Anyways, the problem with your approach is that you attempt to read in `int' from the file but don't test for it i.e. instead of fileRead.hasNext() test for fileRead.hasNextInt() . Also, your code will fail if any of the lines have less than four tab separated integer strings. Consider having a test for int before reading one.

IMO, reading in a single line from the file and parsing it manually gives you much more control and flexibility in your implementation than using fileRead.nextInt() . To prove this point, try replacing one of your integer strings with a alphanumeric character.

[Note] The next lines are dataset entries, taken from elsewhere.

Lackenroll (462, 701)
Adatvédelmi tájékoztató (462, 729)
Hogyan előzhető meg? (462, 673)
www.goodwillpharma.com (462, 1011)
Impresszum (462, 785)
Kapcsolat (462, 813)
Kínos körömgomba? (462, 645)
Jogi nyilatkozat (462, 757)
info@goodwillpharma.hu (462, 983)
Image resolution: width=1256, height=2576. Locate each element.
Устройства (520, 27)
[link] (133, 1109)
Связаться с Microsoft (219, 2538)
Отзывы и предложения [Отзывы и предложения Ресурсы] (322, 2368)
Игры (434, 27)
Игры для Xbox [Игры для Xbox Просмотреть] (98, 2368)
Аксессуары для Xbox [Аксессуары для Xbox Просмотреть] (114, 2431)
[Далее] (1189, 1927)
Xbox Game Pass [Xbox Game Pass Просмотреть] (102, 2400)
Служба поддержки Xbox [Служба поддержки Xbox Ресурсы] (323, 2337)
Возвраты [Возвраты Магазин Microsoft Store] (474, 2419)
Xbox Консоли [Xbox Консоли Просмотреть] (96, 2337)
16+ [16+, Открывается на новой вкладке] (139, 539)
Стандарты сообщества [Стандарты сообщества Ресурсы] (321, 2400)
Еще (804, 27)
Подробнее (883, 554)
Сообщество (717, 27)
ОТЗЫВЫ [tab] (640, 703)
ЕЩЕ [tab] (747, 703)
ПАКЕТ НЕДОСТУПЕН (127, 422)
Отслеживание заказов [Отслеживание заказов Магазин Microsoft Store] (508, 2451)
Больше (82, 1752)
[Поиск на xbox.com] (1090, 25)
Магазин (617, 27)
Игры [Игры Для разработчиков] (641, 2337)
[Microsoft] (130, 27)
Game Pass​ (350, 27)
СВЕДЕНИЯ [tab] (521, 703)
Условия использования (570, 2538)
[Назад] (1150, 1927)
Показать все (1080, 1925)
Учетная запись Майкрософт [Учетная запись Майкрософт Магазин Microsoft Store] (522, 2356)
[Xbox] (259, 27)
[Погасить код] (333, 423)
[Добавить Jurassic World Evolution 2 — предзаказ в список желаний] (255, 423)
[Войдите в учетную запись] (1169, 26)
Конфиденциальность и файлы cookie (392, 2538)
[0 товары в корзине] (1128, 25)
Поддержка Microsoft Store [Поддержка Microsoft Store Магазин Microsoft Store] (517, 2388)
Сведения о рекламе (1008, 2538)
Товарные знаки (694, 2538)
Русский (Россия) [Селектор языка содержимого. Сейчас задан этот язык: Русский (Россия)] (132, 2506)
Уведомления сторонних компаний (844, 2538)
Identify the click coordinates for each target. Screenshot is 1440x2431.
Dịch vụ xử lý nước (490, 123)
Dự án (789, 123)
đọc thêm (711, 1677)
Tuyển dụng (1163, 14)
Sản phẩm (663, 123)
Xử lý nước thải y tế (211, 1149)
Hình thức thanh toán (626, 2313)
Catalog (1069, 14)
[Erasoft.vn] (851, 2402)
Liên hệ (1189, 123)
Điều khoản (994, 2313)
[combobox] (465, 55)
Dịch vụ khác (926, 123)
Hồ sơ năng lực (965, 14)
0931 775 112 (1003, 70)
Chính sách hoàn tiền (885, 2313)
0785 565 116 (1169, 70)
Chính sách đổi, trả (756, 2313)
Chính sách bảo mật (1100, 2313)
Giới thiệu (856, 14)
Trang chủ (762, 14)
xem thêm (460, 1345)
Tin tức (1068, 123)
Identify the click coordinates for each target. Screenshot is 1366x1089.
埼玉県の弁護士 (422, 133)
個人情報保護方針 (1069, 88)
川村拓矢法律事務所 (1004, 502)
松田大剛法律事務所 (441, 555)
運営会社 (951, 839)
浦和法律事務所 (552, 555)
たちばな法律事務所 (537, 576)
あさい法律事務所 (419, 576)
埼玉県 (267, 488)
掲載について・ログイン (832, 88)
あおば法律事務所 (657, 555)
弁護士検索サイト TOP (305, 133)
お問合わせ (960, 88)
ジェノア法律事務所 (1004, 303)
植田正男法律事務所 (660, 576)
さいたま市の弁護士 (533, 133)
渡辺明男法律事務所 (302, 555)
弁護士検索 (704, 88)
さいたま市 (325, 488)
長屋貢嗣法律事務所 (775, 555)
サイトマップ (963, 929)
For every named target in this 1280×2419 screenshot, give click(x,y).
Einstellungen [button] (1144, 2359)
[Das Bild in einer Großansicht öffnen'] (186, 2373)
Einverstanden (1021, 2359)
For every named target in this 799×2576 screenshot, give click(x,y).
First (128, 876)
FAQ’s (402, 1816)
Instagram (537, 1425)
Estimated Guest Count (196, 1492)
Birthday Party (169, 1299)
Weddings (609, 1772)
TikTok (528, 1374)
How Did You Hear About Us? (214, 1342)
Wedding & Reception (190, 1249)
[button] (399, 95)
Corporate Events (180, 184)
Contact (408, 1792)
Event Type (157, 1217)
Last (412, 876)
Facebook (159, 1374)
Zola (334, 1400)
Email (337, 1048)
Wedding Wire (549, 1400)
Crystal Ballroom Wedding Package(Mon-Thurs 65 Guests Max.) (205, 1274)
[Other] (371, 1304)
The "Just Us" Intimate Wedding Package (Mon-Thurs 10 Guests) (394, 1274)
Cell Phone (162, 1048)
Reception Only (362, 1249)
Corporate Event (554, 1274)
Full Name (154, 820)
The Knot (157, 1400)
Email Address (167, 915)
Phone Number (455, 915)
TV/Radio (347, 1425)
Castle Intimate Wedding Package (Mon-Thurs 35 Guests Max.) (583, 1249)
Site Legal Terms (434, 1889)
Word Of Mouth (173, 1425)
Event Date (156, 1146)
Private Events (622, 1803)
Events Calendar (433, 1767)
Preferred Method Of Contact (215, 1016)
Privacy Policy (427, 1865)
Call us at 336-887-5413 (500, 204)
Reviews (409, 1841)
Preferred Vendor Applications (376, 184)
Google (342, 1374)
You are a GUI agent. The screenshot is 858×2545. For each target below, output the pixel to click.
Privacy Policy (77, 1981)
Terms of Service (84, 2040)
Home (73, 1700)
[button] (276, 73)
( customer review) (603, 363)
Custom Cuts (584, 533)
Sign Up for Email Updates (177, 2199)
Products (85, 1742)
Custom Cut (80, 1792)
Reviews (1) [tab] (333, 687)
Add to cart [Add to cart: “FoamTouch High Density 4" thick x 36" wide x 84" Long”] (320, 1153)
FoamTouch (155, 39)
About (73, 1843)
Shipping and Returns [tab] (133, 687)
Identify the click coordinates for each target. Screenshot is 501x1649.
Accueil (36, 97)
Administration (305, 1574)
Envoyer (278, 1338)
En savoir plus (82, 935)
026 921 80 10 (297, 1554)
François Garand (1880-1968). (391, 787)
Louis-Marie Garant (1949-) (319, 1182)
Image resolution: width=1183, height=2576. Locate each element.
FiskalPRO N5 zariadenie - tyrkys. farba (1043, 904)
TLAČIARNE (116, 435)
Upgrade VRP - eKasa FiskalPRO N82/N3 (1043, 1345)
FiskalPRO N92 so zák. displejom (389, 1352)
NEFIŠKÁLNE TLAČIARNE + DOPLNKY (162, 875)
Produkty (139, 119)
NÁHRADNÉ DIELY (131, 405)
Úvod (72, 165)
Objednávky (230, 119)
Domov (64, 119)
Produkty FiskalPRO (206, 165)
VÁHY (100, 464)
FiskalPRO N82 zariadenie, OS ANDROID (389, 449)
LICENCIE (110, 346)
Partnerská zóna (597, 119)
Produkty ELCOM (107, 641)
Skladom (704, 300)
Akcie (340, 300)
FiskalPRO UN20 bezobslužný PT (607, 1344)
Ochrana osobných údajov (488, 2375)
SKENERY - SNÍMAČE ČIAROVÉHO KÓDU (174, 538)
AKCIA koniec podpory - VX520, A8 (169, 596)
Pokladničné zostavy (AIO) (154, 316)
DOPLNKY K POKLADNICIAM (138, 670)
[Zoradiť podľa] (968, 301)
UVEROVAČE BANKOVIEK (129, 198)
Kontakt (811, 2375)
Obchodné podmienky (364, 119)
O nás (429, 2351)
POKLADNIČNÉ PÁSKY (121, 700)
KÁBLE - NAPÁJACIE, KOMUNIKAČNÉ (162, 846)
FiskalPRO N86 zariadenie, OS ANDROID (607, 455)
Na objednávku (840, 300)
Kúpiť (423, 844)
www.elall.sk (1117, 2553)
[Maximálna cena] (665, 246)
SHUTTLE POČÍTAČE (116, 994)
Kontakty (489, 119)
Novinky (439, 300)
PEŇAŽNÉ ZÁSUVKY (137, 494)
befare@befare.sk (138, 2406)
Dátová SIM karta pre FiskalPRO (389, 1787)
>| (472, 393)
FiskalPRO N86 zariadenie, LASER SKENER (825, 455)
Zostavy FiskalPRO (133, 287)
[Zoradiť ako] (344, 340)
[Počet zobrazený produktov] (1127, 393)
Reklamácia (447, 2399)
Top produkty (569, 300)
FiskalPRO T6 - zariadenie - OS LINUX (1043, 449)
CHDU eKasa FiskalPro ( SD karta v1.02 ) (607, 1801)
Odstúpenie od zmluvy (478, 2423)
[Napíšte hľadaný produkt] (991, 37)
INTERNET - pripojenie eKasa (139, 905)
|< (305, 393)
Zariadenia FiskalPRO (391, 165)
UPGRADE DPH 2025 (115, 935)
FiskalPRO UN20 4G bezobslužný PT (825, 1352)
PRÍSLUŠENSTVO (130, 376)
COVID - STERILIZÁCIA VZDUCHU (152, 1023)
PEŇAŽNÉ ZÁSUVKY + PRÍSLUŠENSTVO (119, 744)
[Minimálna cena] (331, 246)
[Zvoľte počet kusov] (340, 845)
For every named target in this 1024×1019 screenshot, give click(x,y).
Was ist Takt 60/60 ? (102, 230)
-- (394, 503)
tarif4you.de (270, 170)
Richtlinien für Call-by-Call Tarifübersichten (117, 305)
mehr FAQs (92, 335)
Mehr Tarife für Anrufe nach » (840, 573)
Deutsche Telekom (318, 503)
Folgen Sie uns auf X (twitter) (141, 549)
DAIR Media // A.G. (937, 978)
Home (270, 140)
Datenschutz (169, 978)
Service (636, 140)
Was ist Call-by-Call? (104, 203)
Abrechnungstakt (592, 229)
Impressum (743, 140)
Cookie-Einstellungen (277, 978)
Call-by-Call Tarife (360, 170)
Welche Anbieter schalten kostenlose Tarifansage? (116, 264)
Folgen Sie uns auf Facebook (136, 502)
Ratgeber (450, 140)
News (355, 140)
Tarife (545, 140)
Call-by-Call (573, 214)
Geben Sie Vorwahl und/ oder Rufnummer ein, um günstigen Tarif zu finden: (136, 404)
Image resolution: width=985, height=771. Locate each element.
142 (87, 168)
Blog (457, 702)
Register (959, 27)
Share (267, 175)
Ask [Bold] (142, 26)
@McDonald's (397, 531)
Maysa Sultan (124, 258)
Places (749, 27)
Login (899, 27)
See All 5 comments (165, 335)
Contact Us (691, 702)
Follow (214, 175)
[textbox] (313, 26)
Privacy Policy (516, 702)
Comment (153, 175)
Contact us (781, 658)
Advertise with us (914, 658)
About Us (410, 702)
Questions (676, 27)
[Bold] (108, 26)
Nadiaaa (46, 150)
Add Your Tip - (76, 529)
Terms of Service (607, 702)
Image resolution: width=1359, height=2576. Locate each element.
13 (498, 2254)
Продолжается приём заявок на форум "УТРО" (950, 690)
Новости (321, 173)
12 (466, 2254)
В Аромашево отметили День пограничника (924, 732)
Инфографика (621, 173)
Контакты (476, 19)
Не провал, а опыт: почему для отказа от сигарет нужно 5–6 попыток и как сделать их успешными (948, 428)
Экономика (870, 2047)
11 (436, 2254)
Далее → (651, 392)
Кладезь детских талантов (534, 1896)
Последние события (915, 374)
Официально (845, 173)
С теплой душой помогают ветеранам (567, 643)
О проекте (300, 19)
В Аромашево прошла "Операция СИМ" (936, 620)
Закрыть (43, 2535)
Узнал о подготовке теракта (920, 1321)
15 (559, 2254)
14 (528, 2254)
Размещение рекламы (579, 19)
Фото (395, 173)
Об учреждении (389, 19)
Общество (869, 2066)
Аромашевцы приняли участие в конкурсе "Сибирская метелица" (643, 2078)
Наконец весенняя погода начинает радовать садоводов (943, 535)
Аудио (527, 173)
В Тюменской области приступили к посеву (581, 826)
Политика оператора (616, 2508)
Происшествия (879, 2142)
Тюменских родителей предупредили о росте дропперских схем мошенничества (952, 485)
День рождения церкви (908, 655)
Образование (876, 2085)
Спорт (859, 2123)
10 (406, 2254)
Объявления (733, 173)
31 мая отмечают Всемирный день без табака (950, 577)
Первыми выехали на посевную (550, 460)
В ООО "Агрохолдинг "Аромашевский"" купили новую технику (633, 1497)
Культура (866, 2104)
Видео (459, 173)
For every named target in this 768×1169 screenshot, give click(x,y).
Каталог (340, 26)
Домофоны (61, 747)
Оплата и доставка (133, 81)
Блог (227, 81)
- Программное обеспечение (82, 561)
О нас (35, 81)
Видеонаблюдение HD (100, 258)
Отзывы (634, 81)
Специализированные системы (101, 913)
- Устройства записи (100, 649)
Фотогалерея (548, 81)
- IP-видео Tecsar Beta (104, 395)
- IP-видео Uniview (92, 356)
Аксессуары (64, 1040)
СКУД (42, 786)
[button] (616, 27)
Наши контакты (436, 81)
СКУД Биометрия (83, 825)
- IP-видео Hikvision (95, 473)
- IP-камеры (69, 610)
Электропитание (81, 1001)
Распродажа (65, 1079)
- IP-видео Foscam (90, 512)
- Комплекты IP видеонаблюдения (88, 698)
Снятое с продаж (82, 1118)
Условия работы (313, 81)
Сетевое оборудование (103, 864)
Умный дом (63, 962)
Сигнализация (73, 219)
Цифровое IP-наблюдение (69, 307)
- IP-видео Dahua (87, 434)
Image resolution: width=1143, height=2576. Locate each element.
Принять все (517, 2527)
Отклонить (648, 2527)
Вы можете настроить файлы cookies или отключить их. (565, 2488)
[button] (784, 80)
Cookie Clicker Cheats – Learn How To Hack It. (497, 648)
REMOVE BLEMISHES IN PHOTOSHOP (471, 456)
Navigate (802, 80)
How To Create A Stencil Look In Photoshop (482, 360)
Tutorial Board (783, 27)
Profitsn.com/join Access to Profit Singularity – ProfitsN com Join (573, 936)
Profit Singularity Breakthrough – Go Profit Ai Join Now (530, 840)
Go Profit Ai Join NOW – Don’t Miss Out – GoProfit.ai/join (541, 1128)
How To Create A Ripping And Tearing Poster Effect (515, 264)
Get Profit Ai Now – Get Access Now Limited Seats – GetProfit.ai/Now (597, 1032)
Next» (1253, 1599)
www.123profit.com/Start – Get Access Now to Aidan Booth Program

Also, intermixing the file reading logic along with the parsing logic / file format logic is bad in itself; consider having a separate class process each line of file separately so that if you need to change the format, the impact is minimalistic.

Ahh thank you, thank you. I am new to java and didn't realize you could read the whole line at once. I re-wrote the method to just read in the line strings and set up a separate class to convert them into their respected integers like you suggested. This made things alot cleaner. I also found out that farther up in the class I had written my scanner wrong, which was why it wasn't finding anything in the file to begin with.

In case this is helpful (for what you mentioned above)

//By default, can get input typed from the keyboard
//This would change if System.in was redirected
Scanner keyboard = new Scanner(System.in);

//Get input from a file
Scanner fileInput = new Scanner(new FileInputStream("yourFile.txt"));


Also, following up on what S.o.s said, keep in mind that there is a method called parseInt (use: Integer.parseInt(String anIntString);). This method allows you to attempt to parse Strings into Integers. For example, if you read in everything from your file as a String, but you expect that they are actually ints, you could use

int myInt = Integer.parseInt(StringReadIn);

Also, for testing (and for good implementation) you should surround that with a try catch and report any errors (parseInt will throw an exception if the String you pass in can't be converted to an int).

What I said above is just another thing that you can do. The way S.O.S suggested, with using hasNextInt(), is probably better because it will tell you right off the bat whether or not whats next in the file is an integer or not.